#### TASK TO CARRY OUT:
The data below should be retyped exactly, with the pictures left out.

#### DATA TO PROCESS:

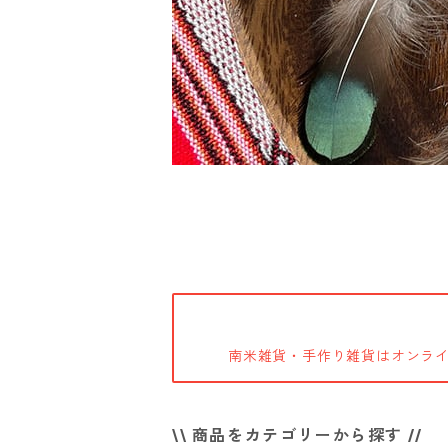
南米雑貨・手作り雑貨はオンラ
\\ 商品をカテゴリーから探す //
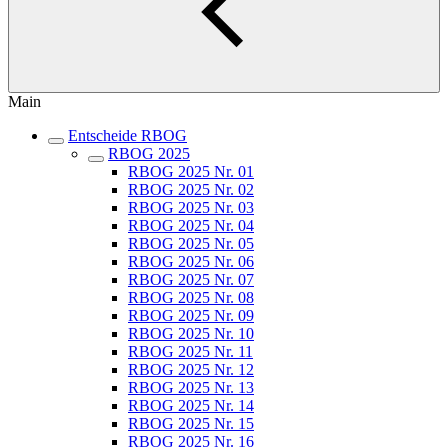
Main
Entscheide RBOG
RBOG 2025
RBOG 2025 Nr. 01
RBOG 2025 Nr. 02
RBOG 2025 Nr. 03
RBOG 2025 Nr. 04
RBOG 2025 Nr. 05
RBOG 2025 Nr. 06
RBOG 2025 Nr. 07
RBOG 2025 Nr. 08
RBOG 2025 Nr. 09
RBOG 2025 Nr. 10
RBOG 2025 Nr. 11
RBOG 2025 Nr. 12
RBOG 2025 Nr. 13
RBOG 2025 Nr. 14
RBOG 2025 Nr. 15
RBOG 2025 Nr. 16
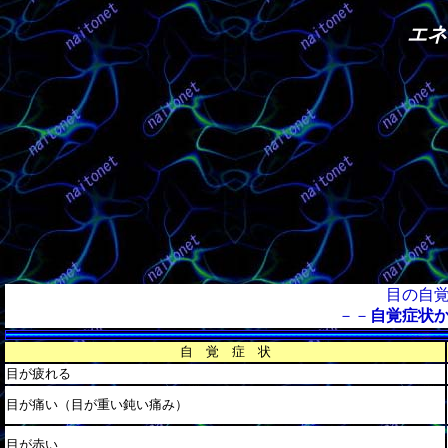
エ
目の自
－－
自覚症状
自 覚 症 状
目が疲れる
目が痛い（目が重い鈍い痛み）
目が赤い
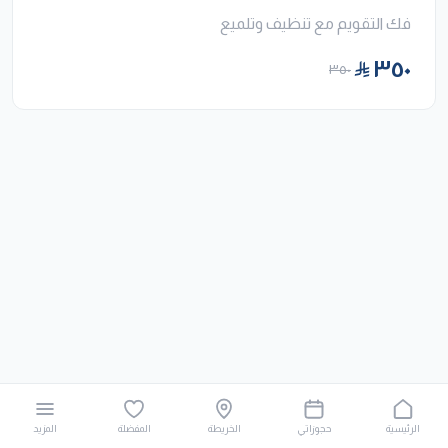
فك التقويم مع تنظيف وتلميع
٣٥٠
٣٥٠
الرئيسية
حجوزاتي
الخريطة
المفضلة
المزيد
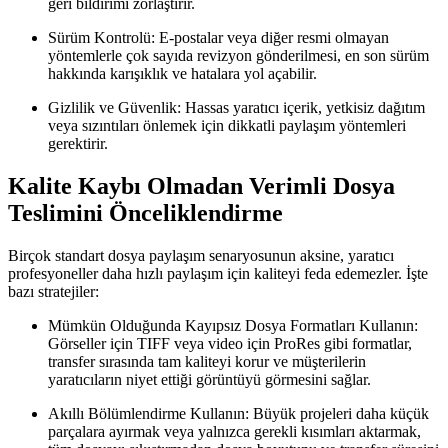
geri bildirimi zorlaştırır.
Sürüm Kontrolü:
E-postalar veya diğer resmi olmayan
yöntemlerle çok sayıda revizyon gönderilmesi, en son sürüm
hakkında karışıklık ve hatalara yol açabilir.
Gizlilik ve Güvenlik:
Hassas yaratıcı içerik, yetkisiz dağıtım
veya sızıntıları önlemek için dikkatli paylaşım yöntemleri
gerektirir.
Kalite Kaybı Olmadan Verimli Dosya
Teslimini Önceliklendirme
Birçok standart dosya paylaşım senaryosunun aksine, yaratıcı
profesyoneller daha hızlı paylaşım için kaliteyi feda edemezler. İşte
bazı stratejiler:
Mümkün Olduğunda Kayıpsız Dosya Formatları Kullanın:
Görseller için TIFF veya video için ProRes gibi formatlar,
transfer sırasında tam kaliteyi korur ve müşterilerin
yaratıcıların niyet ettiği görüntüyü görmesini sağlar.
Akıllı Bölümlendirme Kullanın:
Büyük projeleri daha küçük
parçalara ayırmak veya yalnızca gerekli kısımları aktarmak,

#### WORKED SOLUTION:
南米雑貨・手作り雑貨はオンラ
\\ 商品をカテゴリーから探す //
Main
Entscheide RBOG
RBOG 2025
RBOG 2025 Nr. 01
RBOG 2025 Nr. 02
RBOG 2025 Nr. 03
RBOG 2025 Nr. 04
RBOG 2025 Nr. 05
RBOG 2025 Nr. 06
RBOG 2025 Nr. 07
RBOG 2025 Nr. 08
RBOG 2025 Nr. 09
RBOG 2025 Nr. 10
RBOG 2025 Nr. 11
RBOG 2025 Nr. 12
RBOG 2025 Nr. 13
RBOG 2025 Nr. 14
RBOG 2025 Nr. 15
RBOG 2025 Nr. 16
エ
目の自
－－
自覚症状
自 覚 症 状
目が疲れる
目が痛い（目が重い鈍い痛み）
目が赤い
فك التقويم مع تنظيف وتلميع
٣٥٠
٣٥٠
الرئيسية
حجوزاتي
الخريطة
المفضلة
المزيد
geri bildirimi zorlaştırır.
Sürüm Kontrolü:
E-postalar veya diğer resmi olmayan
yöntemlerle çok sayıda revizyon gönderilmesi, en son sürüm
hakkında karışıklık ve hatalara yol açabilir.
Gizlilik ve Güvenlik:
Hassas yaratıcı içerik, yetkisiz dağıtım
veya sızıntıları önlemek için dikkatli paylaşım yöntemleri
gerektirir.
Kalite Kaybı Olmadan Verimli Dosya
Teslimini Önceliklendirme
Birçok standart dosya paylaşım senaryosunun aksine, yaratıcı
profesyoneller daha hızlı paylaşım için kaliteyi feda edemezler. İşte
bazı stratejiler:
Mümkün Olduğunda Kayıpsız Dosya Formatları Kullanın:
Görseller için TIFF veya video için ProRes gibi formatlar,
transfer sırasında tam kaliteyi korur ve müşterilerin
yaratıcıların niyet ettiği görüntüyü görmesini sağlar.
Akıllı Bölümlendirme Kullanın:
Büyük projeleri daha küçük
parçalara ayırmak veya yalnızca gerekli kısımları aktarmak,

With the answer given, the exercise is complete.